Them jokes
What part of "Another One Bites the Dust" do you sing to a disabled person to make fun of them? "I'm standing on my own two feet."
Why can't orphans ride a bike?
'Cause their parents won't follow them.
Some people are such treasures that you sometimes just wanna bury them.
How many babies does it take to paint a wall red?
Depends on how hard you throw them.
Why are orphans so bad at dodgeball?
Because nobody misses them.
I saw a kid crying in the corner. I asked them where their parents are. Man, I love working at an orphanage!
What in the world jumps the highest? Emo kids, some of them are still in the air.
Neither of them respect boundaries.
Why are half the orphans missing? Because I took them, of course! :]
Why don’t violists play hide and seek?
Because no one will look for them.
How do you get an orphan to go to sleep?
Tell them their parents are waiting when they wake up.

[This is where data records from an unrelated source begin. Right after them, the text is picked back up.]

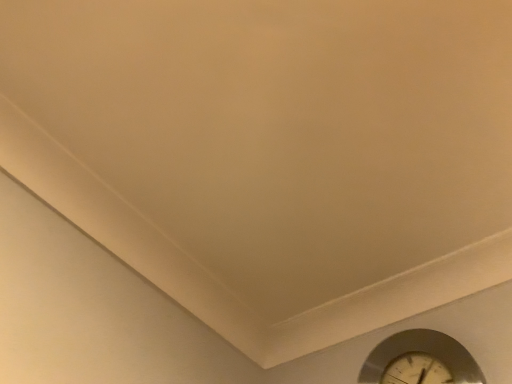 What do you see at coordinates (420, 360) in the screenshot?
I see `metallic silver clock at bottom right` at bounding box center [420, 360].

I want to click on metallic silver clock at bottom right, so click(x=420, y=360).

At what (x,y) coordinates should I click in order to perform the action: click on metallic silver clock at bottom right. Please return your answer as a coordinate pair (x, y). This screenshot has width=512, height=384. Looking at the image, I should click on (420, 360). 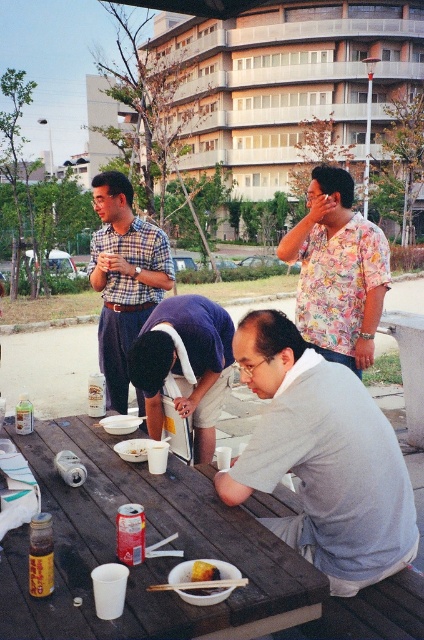 Question: Can you confirm if brown wooden table at center is thinner than plaid shirt at upper left?

Choices:
 (A) no
 (B) yes

Answer: (A)

Question: Among these objects, which one is nearest to the camera?

Choices:
 (A) brown crumbly cake at center
 (B) plaid shirt at upper left

Answer: (A)

Question: Which object is the closest to the plaid shirt at upper left?

Choices:
 (A) white paper bowl at table center
 (B) brown crumbly cake at center
 (C) brown wooden table at center
 (D) gray matte shirt at lower right

Answer: (A)

Question: Considering the relative positions of plaid shirt at upper left and white paper bowl at table center in the image provided, where is plaid shirt at upper left located with respect to white paper bowl at table center?

Choices:
 (A) below
 (B) above

Answer: (B)

Question: Does plaid shirt at upper left appear on the right side of brown crumbly cake at center?

Choices:
 (A) no
 (B) yes

Answer: (A)

Question: Which point is farther from the camera taking this photo?

Choices:
 (A) click(x=195, y=563)
 (B) click(x=211, y=496)

Answer: (B)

Why do emo kids love dressing up on Halloween so much?
It's their last holiday for them, but at least they're still hanging on...
Why do orphans hate geometry? Cuz it reminds them that their parents are poley-gone.
Why did the orphan fall out of a tree?
They thought their parents would catch them.
What's something a depressed person can do that a regular person can't?
The depressed person can scan themself.
Man 1: Hey, I heard you survived a school shooting. What was it like?
Man 2: People were screaming and running everywhere. I was only able to get a few of them.
An orphanage is like a horse rescue. You rescue them, rehabilitate them, then sell them for as much as possible.
If you have an emo kid army, they'll kill themselves before they get to the field.
My wife and I have reached the decision that we do not want children.
If anyone does, please comment your contact details and we can drop them off tomorrow.
How do you piss off a midget?
Give them a yo-yo and tell them to play with it.